WORK TO COMPLETE »
An exact copy of the data is required; the images should not appear in it.

EXCERPTED RECORDS »
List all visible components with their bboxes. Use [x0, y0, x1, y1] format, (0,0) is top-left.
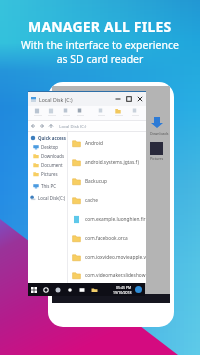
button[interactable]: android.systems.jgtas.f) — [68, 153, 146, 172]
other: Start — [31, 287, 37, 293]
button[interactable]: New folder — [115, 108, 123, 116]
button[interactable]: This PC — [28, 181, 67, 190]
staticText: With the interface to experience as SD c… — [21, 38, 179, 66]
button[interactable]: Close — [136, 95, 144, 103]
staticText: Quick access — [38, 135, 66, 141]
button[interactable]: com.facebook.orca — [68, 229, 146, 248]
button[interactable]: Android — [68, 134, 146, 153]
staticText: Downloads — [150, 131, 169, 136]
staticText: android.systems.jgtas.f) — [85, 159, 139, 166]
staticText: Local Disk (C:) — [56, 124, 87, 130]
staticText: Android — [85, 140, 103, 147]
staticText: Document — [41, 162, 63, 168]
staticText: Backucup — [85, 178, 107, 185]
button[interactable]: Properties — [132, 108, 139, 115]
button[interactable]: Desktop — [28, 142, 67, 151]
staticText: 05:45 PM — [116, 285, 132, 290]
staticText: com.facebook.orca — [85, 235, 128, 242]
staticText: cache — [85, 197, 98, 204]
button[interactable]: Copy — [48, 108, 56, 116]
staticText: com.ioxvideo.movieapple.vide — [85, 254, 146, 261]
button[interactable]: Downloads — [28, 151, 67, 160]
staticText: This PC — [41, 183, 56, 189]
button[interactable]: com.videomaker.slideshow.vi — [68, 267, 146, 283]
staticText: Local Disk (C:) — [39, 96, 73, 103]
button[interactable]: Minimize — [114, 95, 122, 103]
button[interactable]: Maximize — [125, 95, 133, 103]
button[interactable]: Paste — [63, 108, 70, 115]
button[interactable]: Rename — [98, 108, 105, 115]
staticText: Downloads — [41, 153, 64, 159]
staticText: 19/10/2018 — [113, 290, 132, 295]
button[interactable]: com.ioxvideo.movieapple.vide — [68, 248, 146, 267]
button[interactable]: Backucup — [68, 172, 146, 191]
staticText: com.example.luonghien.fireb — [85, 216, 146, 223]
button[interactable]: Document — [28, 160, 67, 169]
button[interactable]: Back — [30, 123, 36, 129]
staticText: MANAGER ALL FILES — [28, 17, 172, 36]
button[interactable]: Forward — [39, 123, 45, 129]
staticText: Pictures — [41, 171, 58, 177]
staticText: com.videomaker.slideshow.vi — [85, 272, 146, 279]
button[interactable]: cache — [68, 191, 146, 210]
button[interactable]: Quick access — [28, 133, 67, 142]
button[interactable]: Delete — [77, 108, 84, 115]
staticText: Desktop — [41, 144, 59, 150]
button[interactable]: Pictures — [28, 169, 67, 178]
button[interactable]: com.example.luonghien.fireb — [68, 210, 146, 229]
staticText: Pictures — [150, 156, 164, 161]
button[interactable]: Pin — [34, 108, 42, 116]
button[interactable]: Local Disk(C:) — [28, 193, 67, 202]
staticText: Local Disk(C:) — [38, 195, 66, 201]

REPLY »
List all visible components with their bboxes. Use [x0, y0, x1, y1] format, (0,0) is top-left.
button[interactable]: android.systems.jgtas.f) — [68, 153, 146, 172]
other: Start — [31, 287, 37, 293]
button[interactable]: New folder — [115, 108, 123, 116]
button[interactable]: This PC — [28, 181, 67, 190]
staticText: With the interface to experience as SD c… — [21, 38, 179, 66]
button[interactable]: Close — [136, 95, 144, 103]
staticText: Quick access — [38, 135, 66, 141]
button[interactable]: com.facebook.orca — [68, 229, 146, 248]
button[interactable]: Android — [68, 134, 146, 153]
staticText: Downloads — [150, 131, 169, 136]
staticText: android.systems.jgtas.f) — [85, 159, 139, 166]
staticText: Local Disk (C:) — [56, 124, 87, 130]
staticText: Android — [85, 140, 103, 147]
staticText: Document — [41, 162, 63, 168]
staticText: Backucup — [85, 178, 107, 185]
button[interactable]: Properties — [132, 108, 139, 115]
button[interactable]: Desktop — [28, 142, 67, 151]
staticText: 05:45 PM — [116, 285, 132, 290]
staticText: com.facebook.orca — [85, 235, 128, 242]
staticText: cache — [85, 197, 98, 204]
button[interactable]: Copy — [48, 108, 56, 116]
staticText: com.ioxvideo.movieapple.vide — [85, 254, 146, 261]
button[interactable]: Downloads — [28, 151, 67, 160]
staticText: This PC — [41, 183, 56, 189]
button[interactable]: com.videomaker.slideshow.vi — [68, 267, 146, 283]
staticText: Local Disk (C:) — [39, 96, 73, 103]
button[interactable]: Minimize — [114, 95, 122, 103]
button[interactable]: Maximize — [125, 95, 133, 103]
button[interactable]: Paste — [63, 108, 70, 115]
button[interactable]: Rename — [98, 108, 105, 115]
staticText: Downloads — [41, 153, 64, 159]
staticText: 19/10/2018 — [113, 290, 132, 295]
button[interactable]: com.ioxvideo.movieapple.vide — [68, 248, 146, 267]
button[interactable]: Backucup — [68, 172, 146, 191]
staticText: com.example.luonghien.fireb — [85, 216, 146, 223]
button[interactable]: Document — [28, 160, 67, 169]
button[interactable]: Back — [30, 123, 36, 129]
staticText: MANAGER ALL FILES — [28, 17, 172, 36]
button[interactable]: Forward — [39, 123, 45, 129]
staticText: Pictures — [41, 171, 58, 177]
staticText: com.videomaker.slideshow.vi — [85, 272, 146, 279]
button[interactable]: cache — [68, 191, 146, 210]
button[interactable]: Quick access — [28, 133, 67, 142]
button[interactable]: Delete — [77, 108, 84, 115]
staticText: Desktop — [41, 144, 59, 150]
button[interactable]: Pictures — [28, 169, 67, 178]
button[interactable]: com.example.luonghien.fireb — [68, 210, 146, 229]
staticText: Pictures — [150, 156, 164, 161]
button[interactable]: Pin — [34, 108, 42, 116]
button[interactable]: Local Disk(C:) — [28, 193, 67, 202]
staticText: Local Disk(C:) — [38, 195, 66, 201]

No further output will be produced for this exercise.